Draghi: Investitionen von 800 Milliarden Euro pro Jahr nötig

Um wirtschaftlich mit Wettbewerbern wie den USA und China Schritt halten zu können, fordert Mario Draghi von der EU Reformschritte in historischem Ausmaß. Er verlangt einen Dreiklang aus einer koordinierten Industriepolitik, schnelleren Entscheidungswegen und massiven Investitionen. In dem Bericht beziffert Draghi für die EU einen Bedarf von zusätzlichen Investitionen in Höhe von 750 bis 800 Milliarden Euro pro Jahr. Dies entspricht bis zu fünf Prozent des Bruttoinlandsprodukts der EU. Das sei weit mehr als die ein bis zwei Prozent, die im Marshallplan zum Wiederaufbau Europas nach dem Zweiten Weltkrieg vorgesehen waren.

Ein Teil der erforderlichen enormen Investitionen werde durch bestehende nationale oder EU-Finanzierungsquellen abgedeckt. Doch seien möglicherweise neue gemeinsame Quellen erforderlich, heißt es in dem Bericht, der als Beispiele Investitionen in die Verteidigung und das Energienetz nennt.

Bei dem Stichwort "gemeinsame Quellen" gehen bei Bundesfinanzminister Christian Lindner (FDP) Alarmleuchten an. Lindner begrüßte es zwar grundsätzlich, dass Wachstumskräfte des privaten Sektors mobilisiert würden. Doch mit einer gemeinsamen Schuldenaufnahme durch die EU seien strukturelle Probleme nicht zu lösen. Die Verantwortung der EU-Mitglieder für die eigenen Staatsfinanzen dürfe nicht weiter verwischt werden: "Die Vergemeinschaftung von Risiken und Haftung schafft demokratische und fiskalische Probleme. Deutschland wird dem nicht zustimmen."

Draghi: EU ist komplex und träge

Die Entscheidungsprozesse der EU seien überdies komplex und träge. Es bestehe Reformbedarf: "Dazu wird es erforderlich sein, die Arbeit der EU auf die dringendsten Probleme zu konzentrieren, eine effiziente politische Koordinierung hinter gemeinsamen Zielen sicherzustellen und bestehende Governance-Verfahren auf eine neue Art und Weise zu nutzen, die es den Mitgliedsstaaten, die schneller vorankommen möchten, ermöglicht, dies zu tun", heißt es in dem Bericht.

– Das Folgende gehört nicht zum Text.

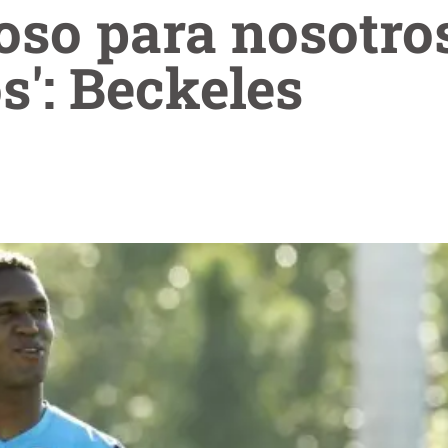
roso para nosotro
s': Beckeles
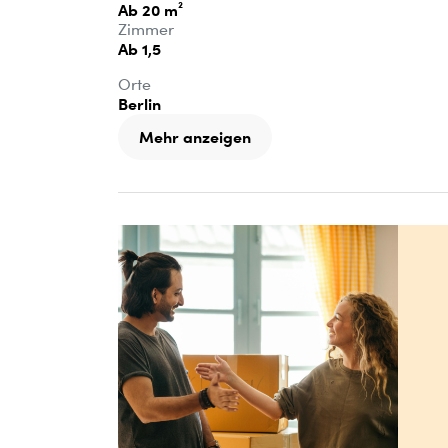
Ab 20 m²
Zimmer
Ab 1,5
Orte
Berlin
Mehr anzeigen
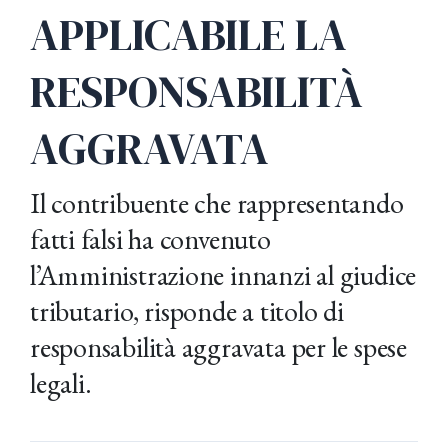
APPLICABILE LA
RESPONSABILITÀ
AGGRAVATA
Il contribuente che rappresentando
fatti falsi ha convenuto
l’Amministrazione innanzi al giudice
tributario, risponde a titolo di
responsabilità aggravata per le spese
legali.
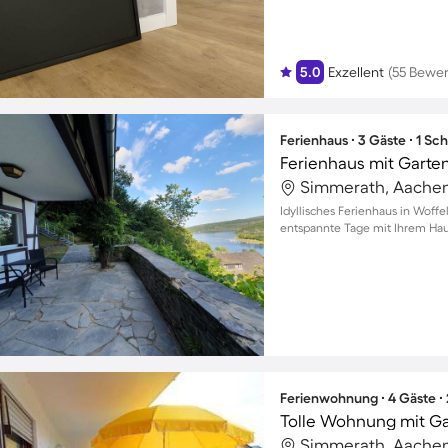
5.0
Exzellent
(55 Bewe
Ferienhaus ∙ 3 Gäste ∙ 1 Sc
Simmerath, Aachen
Idyllisches Ferienhaus in Woffe
entspannte Tage mit Ihrem Hau
Ferienwohnung ∙ 4 Gäste ∙
Tolle Wohnung mit G
Simmerath, Aachen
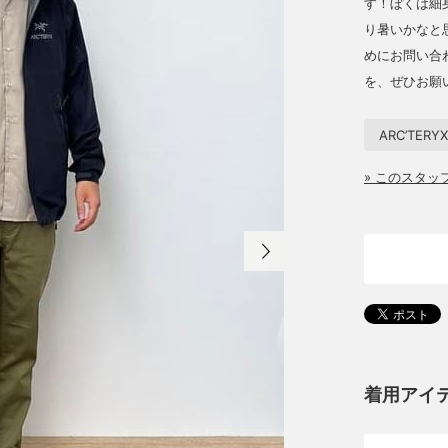
す！ぼくは細
り暑いかなと
めにお問い合
を、ぜひお願
ARC’TERYX
» このスタ
着用アイ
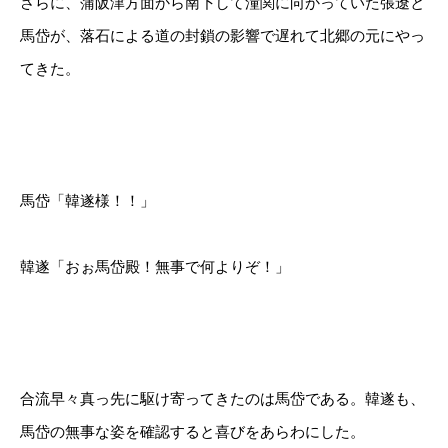
さらに、蒲阪津方面から南下して潼関に向かっていた張遼と
馬岱が、落石による道の封鎖の影響で遅れて北郷の元にやっ
てきた。
馬岱「韓遂様！！」
韓遂「おぉ馬岱殿！無事で何よりぞ！」
合流早々真っ先に駆け寄ってきたのは馬岱である。韓遂も、
馬岱の無事な姿を確認すると喜びをあらわにした。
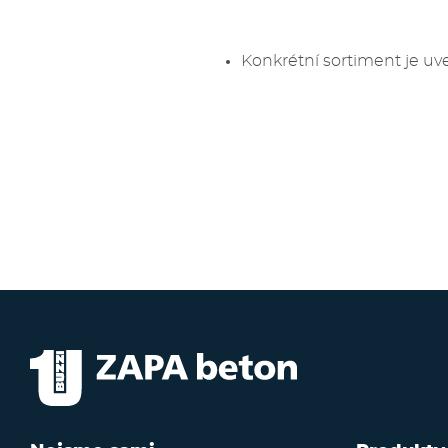
Konkrétní sortiment je u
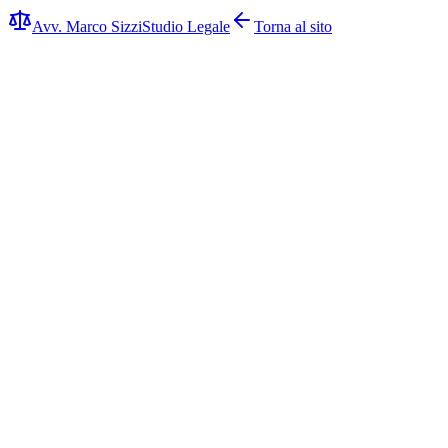
Avv. Marco Sizzi
Studio Legale
Torna al sito
Ho ricevuto un'informazione di garanzia:
cosa fare e cosa evitare
Che cos'è davvero l'informazione di garanzia (art. 369 c.p.p.), come
distinguerla da atti simili, quali diritti hai e le prime mosse corrette da
compiere.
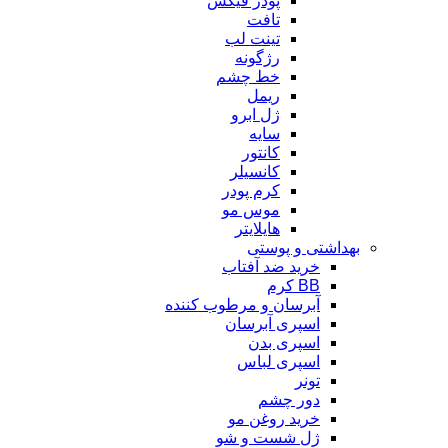
پودر فیکس
تافت
تینت لب
رژگونه
خط چشم
ریمل
ژل ابرو
سایه
کانتور
کانسیلر
کرم پودر
موس مو
هایلایتر
بهداشتی و پوستی
خرید ضد آفتاب
BB کرم
آبرسان و مرطوب کننده
اسپری آبرسان
اسپری بدن
اسپری لباس
تونر
دور چشم
خرید روغن مو
ژل شست و شو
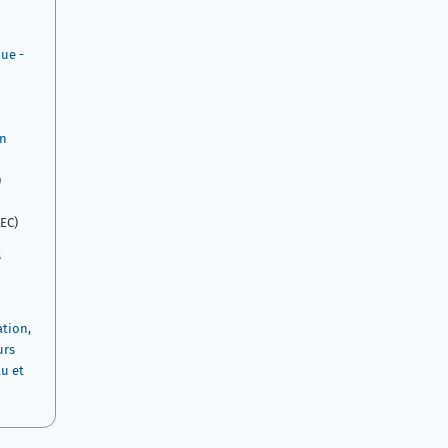
ue -
en
)
EC)
s
tion,
urs
u et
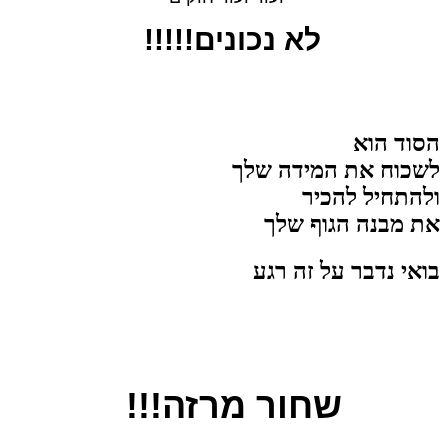
לא נכונים!!!!!
הסוד הוא
לשכוח את המידה שלך
ולהתחיל להכיר
את מבנה הגוף שלך
בואי נדבר על זה רגע
שחור מרזה!!!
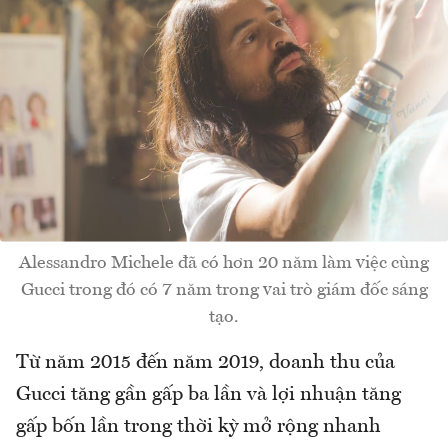
Alessandro Michele đã có hơn 20 năm làm việc cùng
Gucci trong đó có 7 năm trong vai trò giám đốc sáng
tạo.
Từ năm 2015 đến năm 2019, doanh thu của
Gucci tăng gần gấp ba lần và lợi nhuận tăng
gấp bốn lần trong thời kỳ mở rộng nhanh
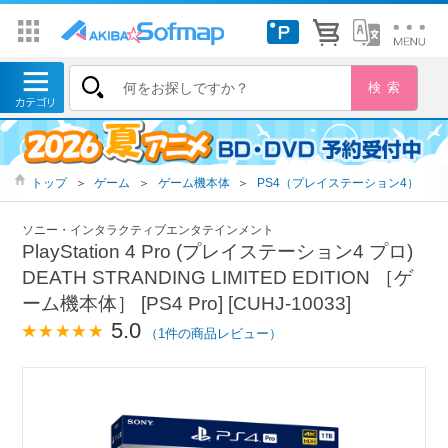
トップ
＞
ゲーム
＞
ゲーム機本体
＞
PS4（プレイステーション4）
ソニー・インタラクティブエンタテインメント
PlayStation 4 Pro (プレイステーション4 プロ)
DEATH STRANDING LIMITED EDITION ［ゲ
ーム機本体］ [PS4 Pro] [CUHJ-10033]
5.0
（1件の商品レビュー）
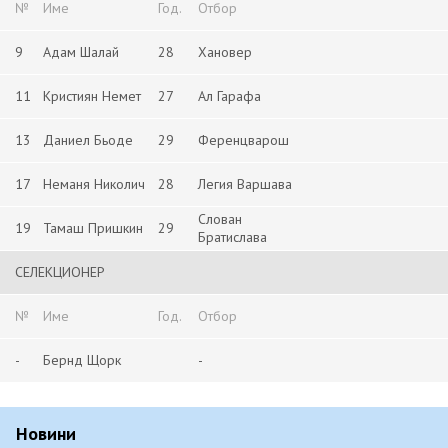
№
Име
Год.
Отбор
9
Адам Шалай
28
Хановер
11
Кристиян Немет
27
Ал Гарафа
13
Даниел Бьоде
29
Ференцварош
17
Неманя Николич
28
Легия Варшава
Слован
19
Тамаш Пришкин
29
Братислава
СЕЛЕКЦИОНЕР
№
Име
Год.
Отбор
-
Бернд Щорк
-
Новини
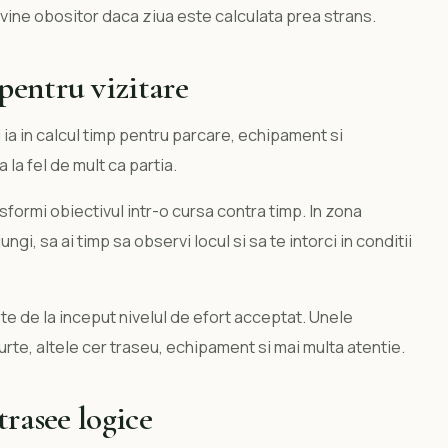
evine obositor daca ziua este calculata prea strans.
pentru vizitare
ia in calcul timp pentru parcare, echipament si
la fel de mult ca partia.
nsformi obiectivul intr-o cursa contra timp. In zona
gi, sa ai timp sa observi locul si sa te intorci in conditii
te de la inceput nivelul de efort acceptat. Unele
urte, altele cer traseu, echipament si mai multa atentie.
trasee logice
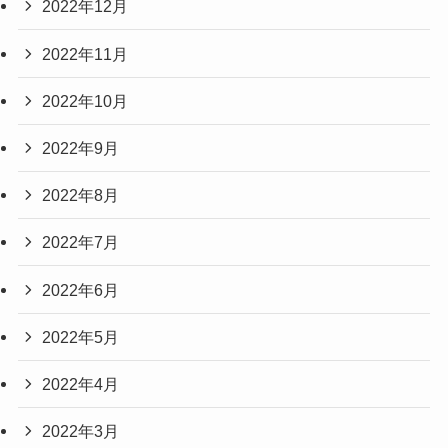
2022年12月
2022年11月
2022年10月
2022年9月
2022年8月
2022年7月
2022年6月
2022年5月
2022年4月
2022年3月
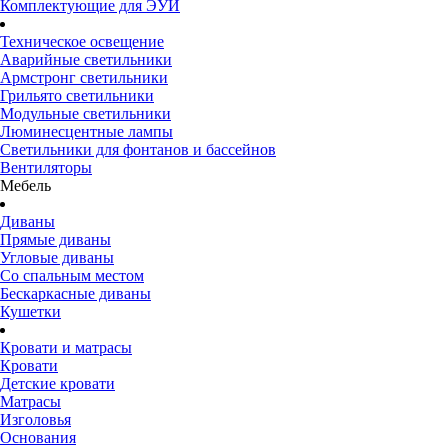
Комплектующие для ЭУИ
Техническое освещение
Аварийные светильники
Армстронг светильники
Грильято светильники
Модульные светильники
Люминесцентные лампы
Светильники для фонтанов и бассейнов
Вентиляторы
Мебель
Диваны
Прямые диваны
Угловые диваны
Со спальным местом
Бескаркасные диваны
Кушетки
Кровати и матрасы
Кровати
Детские кровати
Матрасы
Изголовья
Основания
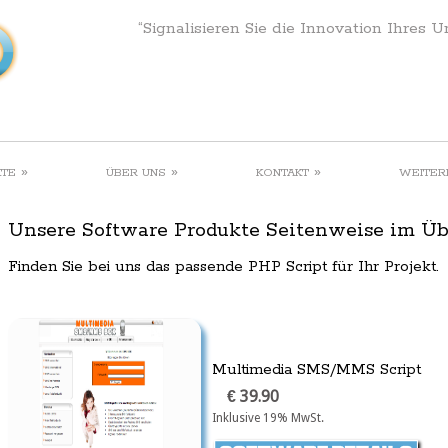
“Signalisieren Sie die Innovation Ihres 
»
»
»
KTE
ÜBER UNS
KONTAKT
WEITER
Unsere Software Produkte Seitenweise im Üb
Finden Sie bei uns das passende PHP Script für Ihr Projekt.
Multimedia SMS/MMS Script
€ 39.90
Inklusive 19% MwSt.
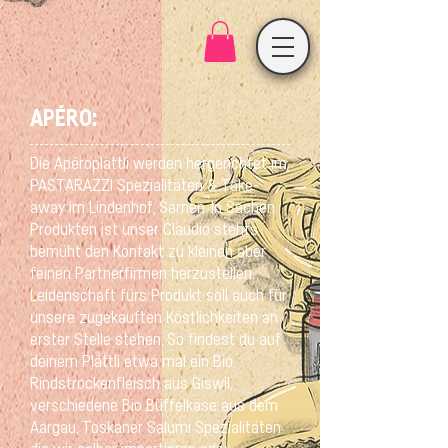
APÉRO:​
Die Apéroplättli werden hergerichtet im
PASTARAZZI Spezialitäten & Take-
away im Lindenhof, Sarnen. In Sachen
Produkten ist unser Claudio stehts
bemüht den Kontakt zu kleinen aber
feinen Partnerfirmen herzustellen.
Leidenschaft fürs Produkt soll auch für
unsere zugekauften Köstlichkeiten an
erster Stelle stehen. So findest du auf
deinem Plättli etwa mal ein Bio
Rindstrockenfleisch aus Giswil,
verschiedene Bio Büffelkäse aus dem
Aargau, Toskaner Salumi Spezialitäten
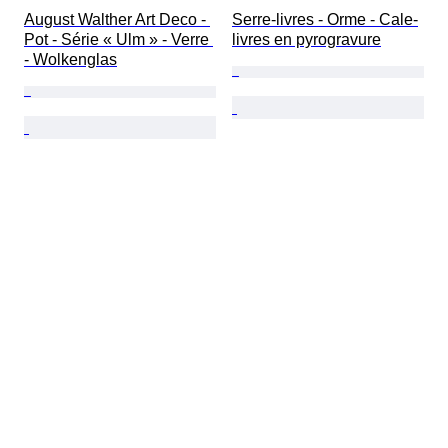
August Walther Art Deco - 
Serre-livres - Orme - Cale-
Pot - Série « Ulm » - Verre 
livres en pyrogravure
- Wolkenglas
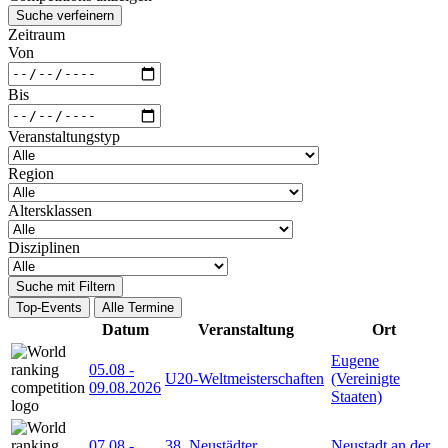
Suche verfeinern
Zeitraum
Von
Bis
Veranstaltungstyp
Region
Altersklassen
Disziplinen
Suche mit Filtern
Top-Events
Alle Termine
Datum
Veranstaltung
Ort
Eugene
05.08
-
U20-Weltmeisterschaften
(Vereinigte
09.08.2026
Staaten)
07.08
-
38. Neustädter
Neustadt an der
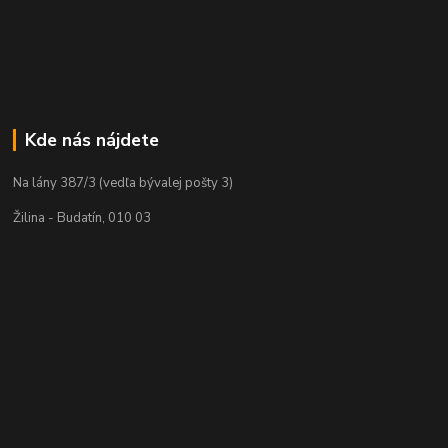
Kde nás nájdete
Na lány 387/3 (vedľa bývalej pošty 3)
Žilina - Budatín, 010 03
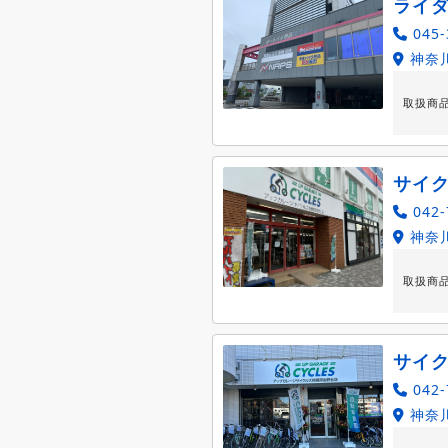
ライ
045-
神奈
取扱商
サイ
042-
神奈川
取扱商
サイ
042-
神奈川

Darin schlägt der 77-jährige Italiener vor, die sogenannte qualifizierte Mehrheitsentscheidung – bei der es nicht notwendig ist, dass eine absolute Mehrheit der Mitgliedstaaten dafür stimmt – auf mehr Bereiche auszuweiten und als letztes Mittel gleichgesinnten Ländern zu gestatten, bei manchen Projekten eigene Wege zu gehen.

Forderung: Energiepreise senken, Abhängigkeit von China verringern

Laut Draghi hat die EU nach dem Verlust des Zugangs zu billigem russischem Gas mit höheren Energiepreisen zu kämpfen und kann sich nicht länger auf offene ausländische Märkte verlassen. Der frühere italienische Regierungschef erklärte, die EU müsse Innovationen ankurbeln, die Energiepreise senken und gleichzeitig die grüne Transformation vorantreiben. Zudem gelte es, die Abhängigkeit von anderen Ländern, insbesondere von China bei wichtigen Mineralien, zu verringern und die Investitionen in die Verteidigung zu erhöhen.

DIHK: Draghi-Vorschläge geben wichtige Impulse

"Die Vorschläge von Mario Draghi geben wichtige Impulse, um die europäische Wettbewerbsfähigkeit zu stärken", erklärte DIHK-Präsident Peter Adrian. Der Wirtschaft sei besonders dann geholfen, wenn hohe Energiepreise, überbordende Bürokratie und eine schleppende digitale Transformation als Hindernisse der Wettbewerbsfähigkeit konsequent abgebaut würden.

Bei Initiativen zur Verringerung strategischer Abhängigkeiten müsse die EU allerdings darauf achten, dass sie nicht über das Ziel hinausschieße – wie zum Beispiel durch Vorgaben für eine Mindestproduktion in der EU: "Unternehmen passen ihre Lieferketten ohnehin fortlaufend an, um Risiken zu managen und ihre Resilienz zu stärken. Sie müssen aber gerade dazu die Vorteile der internationalen Arbeitsteilung auch jenseits der EU-Grenzen nutzen können", forderte der Präsident der Deutschen Industrie- und Handelskammer (DIHK).

EU-Kommissionschefin Ursula von der Leyen hatte Draghi als ökonomischen Vordenker mit der Aufgabe betraut, das Wettbewerbsprofil der Länder-Gemeinschaft auf dem Weg zur grünen Transformation zu schärfen. Die EU müsse auf dem Weg in die Zukunft klären, wie sie die Inflation drücken, den Fachkräftemangel bekämpfen und das Wirtschaftswachstum ankurbeln könne, forderte sie im September vorigen Jahres.